What do you call a pie and a six-pack in Australia? A seven-course meal. Or so the joke used to go.

Fortunately, eating and (beer) drinking have come a long way in WA, as evinced by the steady growth in brewpub numbers across the state as well as the considered food offering at beer-centric venues such as Petition Beer Corner and the sadly departed Baby Mammoth. The latest argument that beer-and-food-matching is neither a punchline or oxymoron: Beer Kitchen, Freo Social’s new beer-centric kitchen and, as of Wednesday, the venue’s primary food offering. (The food trucks that have been feeding guests will relocate to the Myaree headquarters of Otherside Brewing, the owners of Freo Social).

At its core, Beer Kitchen is about providing revellers with tasty, beer-friendly snacking. But for chef Garth Cleveland, the prosaically named kitchen will also serve a secondary purpose: making use of by-products from the brewing process.

“Every single dish will have at least one element of beer in it whether it be the wort, the hops or the spent grain,” says Cleveland, a chef that comes to Freo Social after two years as sous chef at Young George. “But none of it will be done as a token gesture. It’s all designed around flavour profile and relevance to the dish. We’re trying to get as much as we can out of beer and transfer that to food.”

Initially, these beer-meets-food mash-ups will sit at the approachable end of the curve – bread baked using spent grain, say, or sausages made with ale – but Cleveland has grand ambitions that include turning spent grain into a miso, a flour and even a mushroom-growing medium. He’s excited about the prospect of using spent grain from brewing sour-style beers as a curing medium and has already been experimenting with a “beersaola”: a riff on bresaola that sees beef marinated with a combination of beer and red wine and left to age for three months. A charcoal grill and rotisserie are key features of the new kitchen tasked with the impressive job of feeding up to 900 hungry and thirsty revellers (the venue’s capacity).

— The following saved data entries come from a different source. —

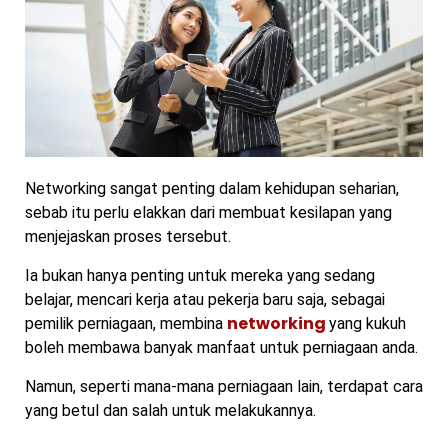
Networking sangat penting dalam kehidupan seharian,
sebab itu perlu elakkan dari membuat kesilapan yang
menjejaskan proses tersebut.
Ia bukan hanya penting untuk mereka yang sedang
belajar, mencari kerja atau pekerja baru saja, sebagai
networking
pemilik perniagaan, membina
yang kukuh
boleh membawa banyak manfaat untuk perniagaan anda.
Namun, seperti mana-mana perniagaan lain, terdapat cara
yang betul dan salah untuk melakukannya.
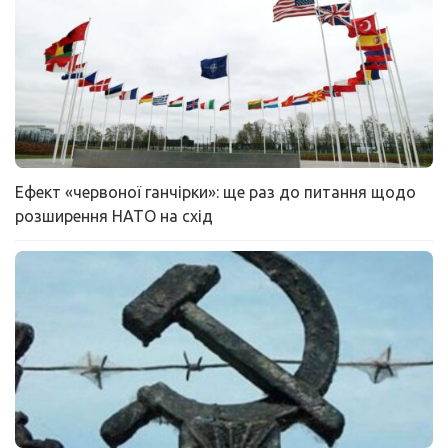
Ефект «червоної ганчірки»: ще раз до питання щодо
розширення НАТО на схід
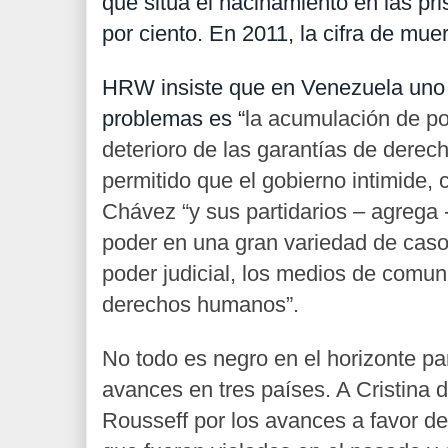
que sitúa el hacinamiento en las pri
por ciento. En 2011, la cifra de mue
HRW insiste que en Venezuela uno
problemas es “
la acumulación de pod
deterioro de las garantías de dere
permitido que el gobierno intimide, 
Chávez “y sus partidarios – agrega
poder en una gran variedad de caso
poder judicial, los medios de comun
derechos humanos”.
No todo es negro en el horizonte 
avances en tres países. A Cristina 
Rousseff por los avances a favor 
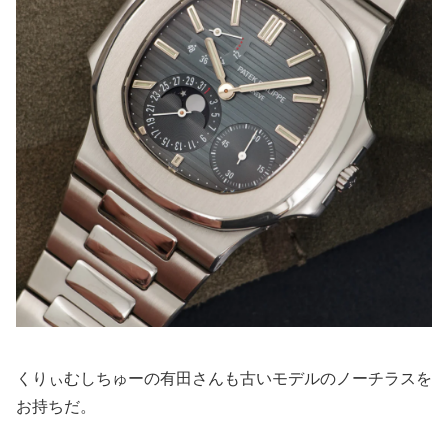
くりぃむしちゅーの有田さんも古いモデルのノーチラスを
お持ちだ。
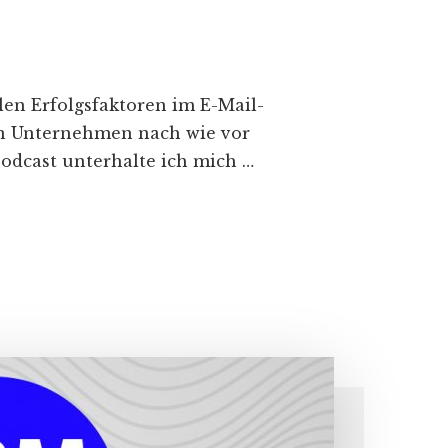
len Erfolgsfaktoren im E-Mail-
en Unternehmen nach wie vor
Podcast unterhalte ich mich …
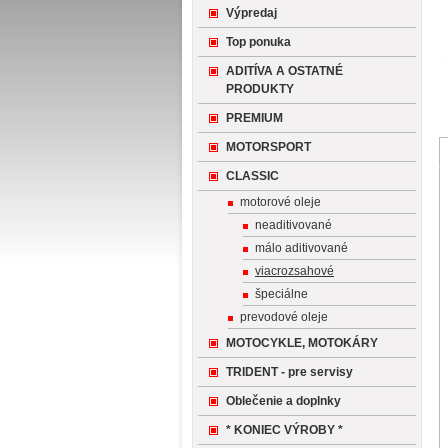
Výpredaj
Top ponuka
ADITÍVA A OSTATNÉ
PRODUKTY
PREMIUM
MOTORSPORT
CLASSIC
motorové oleje
neaditivované
málo aditivované
viacrozsahové
špeciálne
prevodové oleje
MOTOCYKLE, MOTOKÁRY
TRIDENT - pre servisy
Oblečenie a doplnky
* KONIEC VÝROBY *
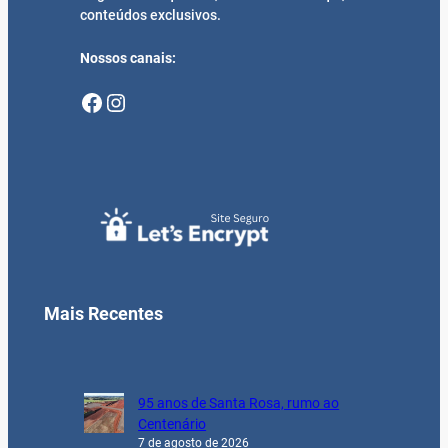
conteúdos exclusivos.
Nossos canais:
Facebook
Instagram
Mais Recentes
95 anos de Santa Rosa, rumo ao
Centenário
7 de agosto de 2026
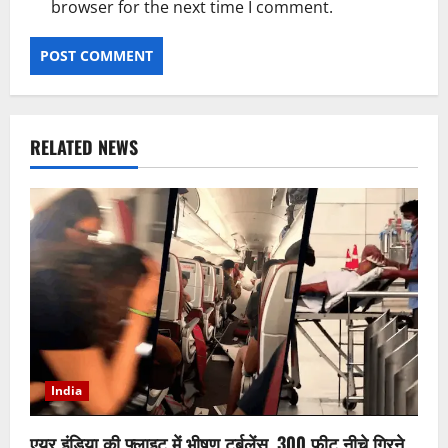
browser for the next time I comment.
RELATED NEWS
India
एयर इंडिया की फ्लाइट में भीषण टर्बुलेंस, 300 फीट नीचे गिरने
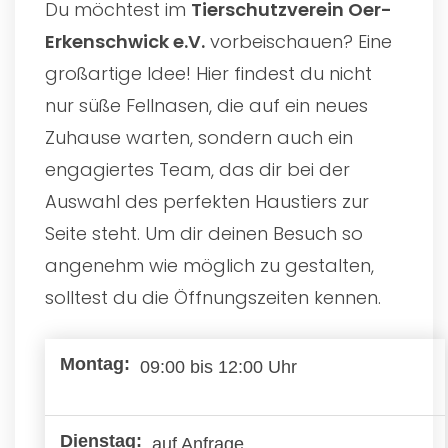
Du möchtest im
Tierschutzverein Oer-
Erkenschwick e.V.
vorbeischauen? Eine
großartige Idee! Hier findest du nicht
nur süße Fellnasen, die auf ein neues
Zuhause warten, sondern auch ein
engagiertes Team, das dir bei der
Auswahl des perfekten Haustiers zur
Seite steht. Um dir deinen Besuch so
angenehm wie möglich zu gestalten,
solltest du die Öffnungszeiten kennen.
09:00 bis 12:00 Uhr
auf Anfrage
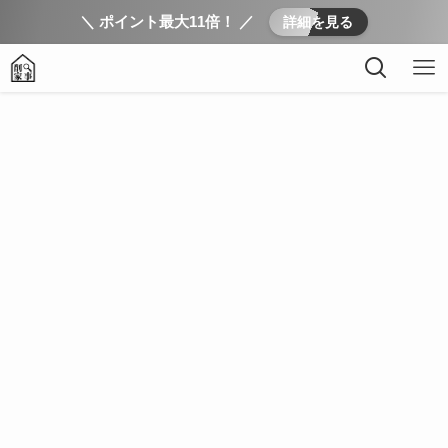
＼ ポイント最大11倍！ ／
詳細を見る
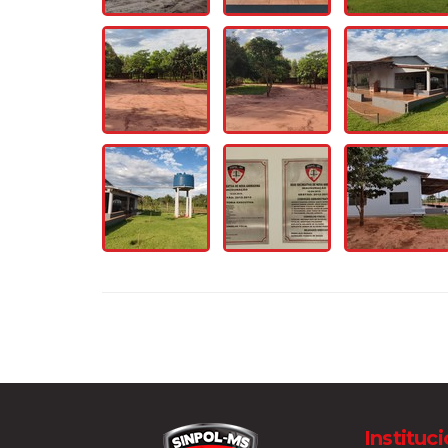
Instituc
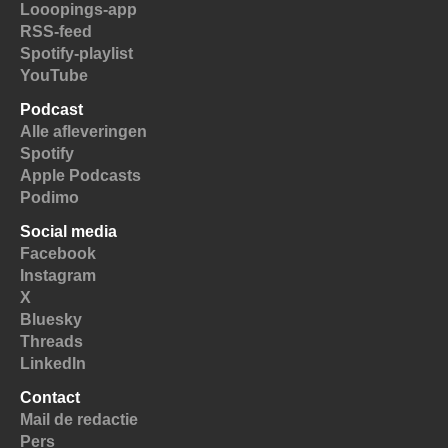
Looopings-app
RSS-feed
Spotify-playlist
YouTube
Podcast
Alle afleveringen
Spotify
Apple Podcasts
Podimo
Social media
Facebook
Instagram
X
Bluesky
Threads
LinkedIn
Contact
Mail de redactie
Pers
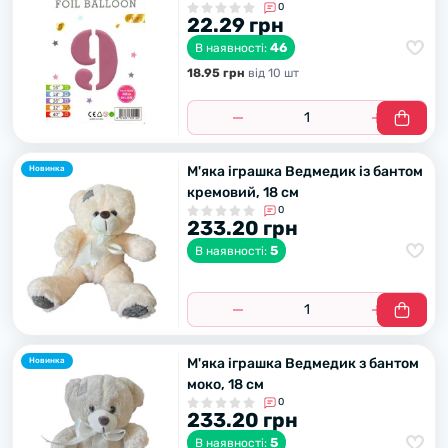
0
22.29 грн
46
В наявності:
18.95 грн
вiд 10 шт
М'яка іграшка Ведмедик із бантом
Новинка
кремовий, 18 см
0
233.20 грн
5
В наявності:
М'яка іграшка Ведмедик з бантом
Новинка
моко, 18 см
0
233.20 грн
5
В наявності:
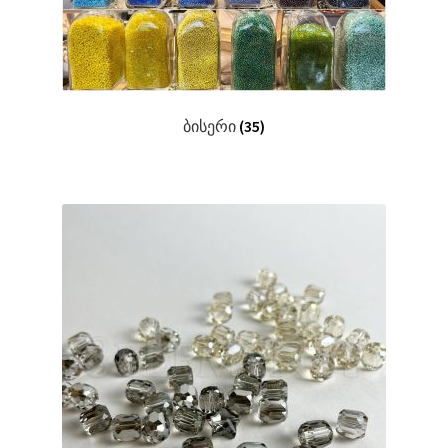
ბისერი
(35)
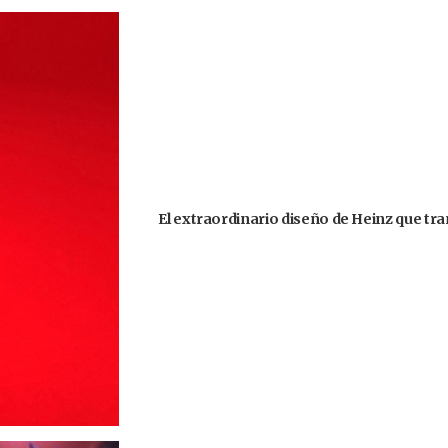
El extraordinario diseño de Heinz que tr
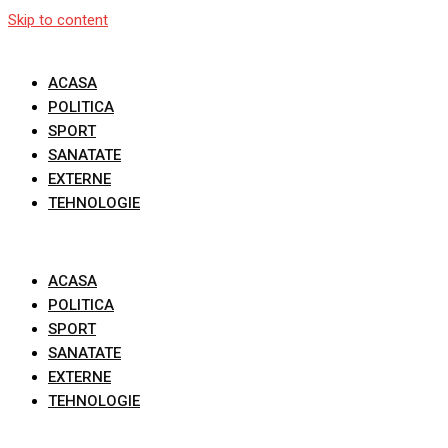
Skip to content
ACASA
POLITICA
SPORT
SANATATE
EXTERNE
TEHNOLOGIE
ACASA
POLITICA
SPORT
SANATATE
EXTERNE
TEHNOLOGIE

Despite the scale of the task at hand, venue manager Matt Marinich is excited about the prospect, not least in terms of giving the team new options for beer and food matching.

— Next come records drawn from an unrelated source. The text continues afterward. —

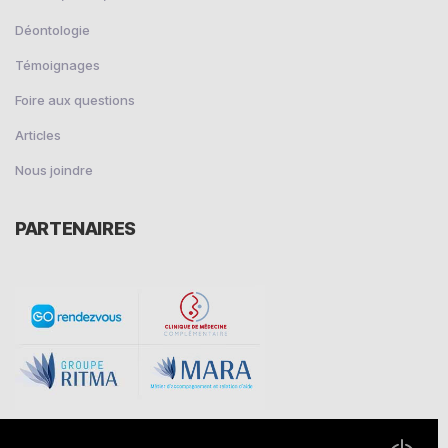
Déontologie
Témoignages
Foire aux questions
Articles
Nous joindre
PARTENAIRES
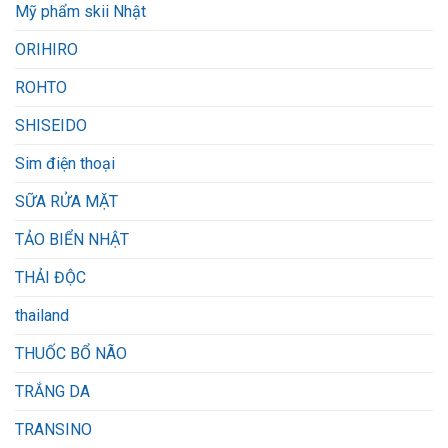
Mỹ phẩm skii Nhật
ORIHIRO
ROHTO
SHISEIDO
Sim điện thoại
SỮA RỬA MẶT
TẢO BIỂN NHẬT
THẢI ĐỘC
thailand
THUỐC BỔ NÃO
TRẮNG DA
TRANSINO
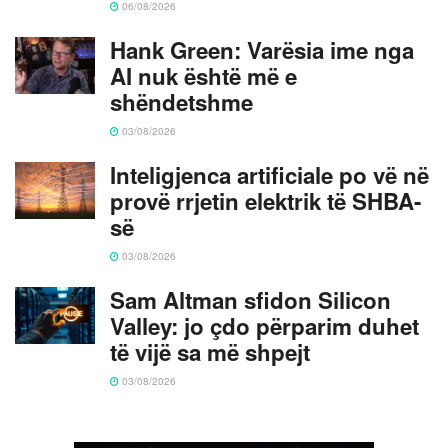
06/08/2026
Hank Green: Varësia ime nga
AI nuk është më e
shëndetshme
03/08/2026
Inteligjenca artificiale po vë në
provë rrjetin elektrik të SHBA-
së
03/08/2026
Sam Altman sfidon Silicon
Valley: jo çdo përparim duhet
të vijë sa më shpejt
03/08/2026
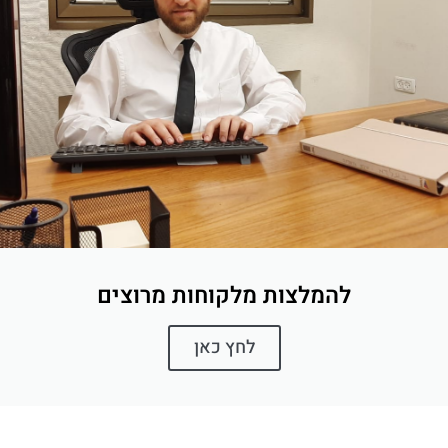
להמלצות מלקוחות מרוצים
לחץ כאן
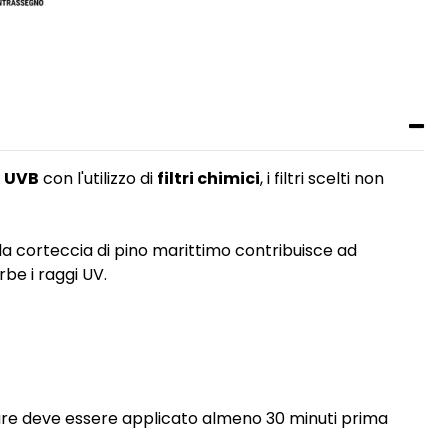
e
UVB
con l'utilizzo di
filtri chimici
, i filtri scelti non
lla corteccia di pino marittimo contribuisce ad
rbe i raggi UV.
olare deve essere applicato almeno 30 minuti prima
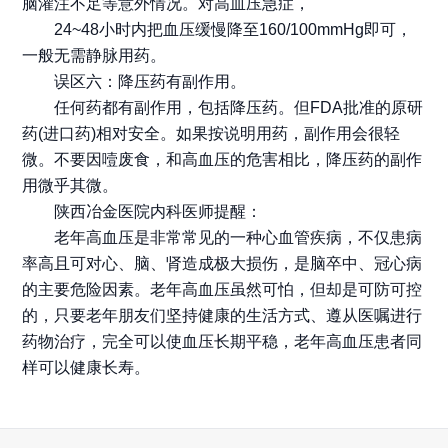
脑灌注不足等意外情况。对高血压急症，
24~48小时内把血压缓慢降至160/100mmHg即可，
一般无需静脉用药。
误区六：降压药有副作用。
任何药都有副作用，包括降压药。但FDA批准的原研
药(进口药)相对安全。如果按说明用药，副作用会很轻
微。不要因噎废食，和高血压的危害相比，降压药的副作
用微乎其微。
陕西冶金医院内科医师提醒：
老年高血压是非常常见的一种心血管疾病，不仅患病
率高且可对心、脑、肾造成极大损伤，是脑卒中、冠心病
的主要危险因素。老年高血压虽然可怕，但却是可防可控
的，只要老年朋友们坚持健康的生活方式、遵从医嘱进行
药物治疗，完全可以使血压长期平稳，老年高血压患者同
样可以健康长寿。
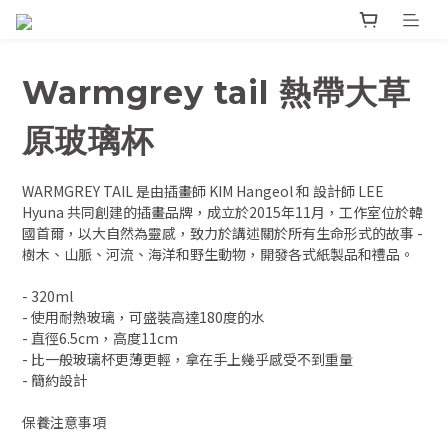
Warmgrey tail 熱帶大草
原玻璃杯
WARMGREY TAIL 是由插畫師 KIM Hangeol 和 設計師 LEE 
Hyuna 共同創建的插畫品牌，成立於2015年11月，工作室位於韓
國首爾，以大自然為靈感，致力於講述關於所有生命形式的故事 - 
樹木、山脈、河流、海洋和野生動物，開發各式紙製品和禮品。
- 320ml 
- 使用耐熱玻璃，可盛裝高達180度的水
- 直徑6.5cm，高度11cm
- 比一般玻璃杯更薄更輕，拿在手上幾乎感受不到重量
- 簡約設計
保養注意事項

“We’ve always wanted to have suggested pairing on the menus,” says Marinich, Australia’s only advanced cicerone (a certified beer expert). “The fact that we’re going to have beer and beer ingredients in the food makes it pretty easy when we start talking about contrasts and resonance for those sorts of flavours.”

“What we’re doing is very much a start in the direction we’d like to go,” says Cleveland. “The sky really is the limit. That’s the cool thing about this.”

Beer Kitchen Opens at Freo Social on Wednesday December 11.